SAMANTHA HAWLEY: The Immigration Minister Scott Morrison has given few details away except to confirm refugees on Nauru will only be sent to Cambodia voluntarily and there'll be no limit on how many can go.
In Phnom Penh there's another sort of refugee too. Thirty-two year old Bunnath Tong was a Cambodian refugee who was taken to America when he was three, almost 30 years ago.
BUNNATH TONG: I was born in a refugee camp here. I'm not sure where exactly the refugee camp but I think it was near the border line with Thailand and I made some mistakes and it landed me here back in my country.

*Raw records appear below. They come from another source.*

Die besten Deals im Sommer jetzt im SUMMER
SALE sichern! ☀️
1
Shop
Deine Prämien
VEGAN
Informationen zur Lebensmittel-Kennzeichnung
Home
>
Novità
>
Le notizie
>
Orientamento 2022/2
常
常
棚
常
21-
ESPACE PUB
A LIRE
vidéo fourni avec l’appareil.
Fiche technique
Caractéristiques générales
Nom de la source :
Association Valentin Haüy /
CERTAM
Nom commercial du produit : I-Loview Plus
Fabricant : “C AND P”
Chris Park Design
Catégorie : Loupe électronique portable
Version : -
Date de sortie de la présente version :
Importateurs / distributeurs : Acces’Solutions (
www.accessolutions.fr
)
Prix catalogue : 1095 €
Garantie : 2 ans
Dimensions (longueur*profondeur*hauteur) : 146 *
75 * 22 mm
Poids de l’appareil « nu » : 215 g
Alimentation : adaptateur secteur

SAMANTHA HAWLEY: Those mistakes were drug crimes. He was deported from America two months ago. He has no family, no friends and no work in Cambodia and he sympathises with the refugees who will come.
BUNNATH TONG: I think it will be very hard for them, you know, not knowing the language, you know, our language here, you know, our language, not knowing English as well. It will be very difficult. I believe they need tons of help.

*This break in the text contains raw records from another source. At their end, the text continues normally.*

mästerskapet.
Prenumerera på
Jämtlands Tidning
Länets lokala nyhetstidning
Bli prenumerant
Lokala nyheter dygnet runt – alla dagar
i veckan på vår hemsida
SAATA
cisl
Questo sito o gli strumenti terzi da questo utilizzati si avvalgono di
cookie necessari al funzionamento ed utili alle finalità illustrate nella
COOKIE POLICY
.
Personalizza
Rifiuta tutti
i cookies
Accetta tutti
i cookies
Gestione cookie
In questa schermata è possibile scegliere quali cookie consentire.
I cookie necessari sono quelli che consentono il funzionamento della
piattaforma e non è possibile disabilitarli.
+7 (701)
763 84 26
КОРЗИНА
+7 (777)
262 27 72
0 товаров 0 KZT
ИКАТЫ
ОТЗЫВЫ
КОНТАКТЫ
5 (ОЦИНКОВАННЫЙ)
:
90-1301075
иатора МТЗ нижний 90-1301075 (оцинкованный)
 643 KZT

SAMANTHA HAWLEY: Despite repeated attempts, no-one from the Cambodian government was available for comment.
This is Samantha Hawley in Phnom Penh reporting for AM.
Refugees in Nauru could be resettled in Cambodia by the end of the year following a controversial deal with Australia.
Immigration Minister Scott Morrison will visit Phnom Penh on Friday to sign a memorandum of understanding to allow refugees to resettle in the Asian country.
The offer is voluntary, only applies to people found to be refugees on Nauru and will be funded by the Australian government.
However, the government isn't ruling out extending the deal to refugees on Manus Island.
There's no cap on how many can take up the offer.
Mr Morrison hopes to have people resettled by the end of this year and is working to ensure the proper processes are in place.
Language training would be part of the resettlement package.
The agreement has been criticised by aid and human rights groups as inappropriate, immoral and likely illegal.
Cambodia has high poverty rates and high unemployment but Mr Morrison said he believed Australia should "give them a go".
"This is a country that is trying to get back on its feet," he told ABC radio.